- _Try it_
Since only the words are wanted, reproduce every entry exactly and leave the images behind.

- Opening Delimiter -

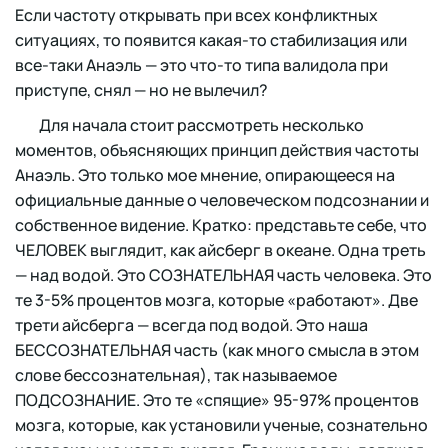
Если частоту открывать при всех конфликтных
ситуациях, то появится какая-то стабилизация или
все-таки Анаэль — это что-то типа валидола при
приступе, снял — но не вылечил?
Для начала стоит рассмотреть несколько
моментов, объясняющих принцип действия частоты
Анаэль. Это только мое мнение, опирающееся на
официальные данные о человеческом подсознании и
собственное видение. Кратко: представьте себе, что
ЧЕЛОВЕК выглядит, как айсберг в океане. Одна треть
— над водой. Это СОЗНАТЕЛЬНАЯ часть человека. Это
те 3-5% процентов мозга, которые «работают». Две
трети айсберга — всегда под водой. Это наша
БЕССОЗНАТЕЛЬНАЯ часть (как много смысла в этом
слове бессознательная), так называемое
ПОДСОЗНАНИЕ. Это те «спящие» 95-97% процентов
мозга, которые, как установили ученые, сознательно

- Closing Delimiter -

- _Written answer_
Если частоту открывать при всех конфликтных
ситуациях, то появится какая-то стабилизация или
все-таки Анаэль — это что-то типа валидола при
приступе, снял — но не вылечил?
Для начала стоит рассмотреть несколько
моментов, объясняющих принцип действия частоты
Анаэль. Это только мое мнение, опирающееся на
официальные данные о человеческом подсознании и
собственное видение. Кратко: представьте себе, что
ЧЕЛОВЕК выглядит, как айсберг в океане. Одна треть
— над водой. Это СОЗНАТЕЛЬНАЯ часть человека. Это
те 3-5% процентов мозга, которые «работают». Две
трети айсберга — всегда под водой. Это наша
БЕССОЗНАТЕЛЬНАЯ часть (как много смысла в этом
слове бессознательная), так называемое
ПОДСОЗНАНИЕ. Это те «спящие» 95-97% процентов
мозга, которые, как установили ученые, сознательно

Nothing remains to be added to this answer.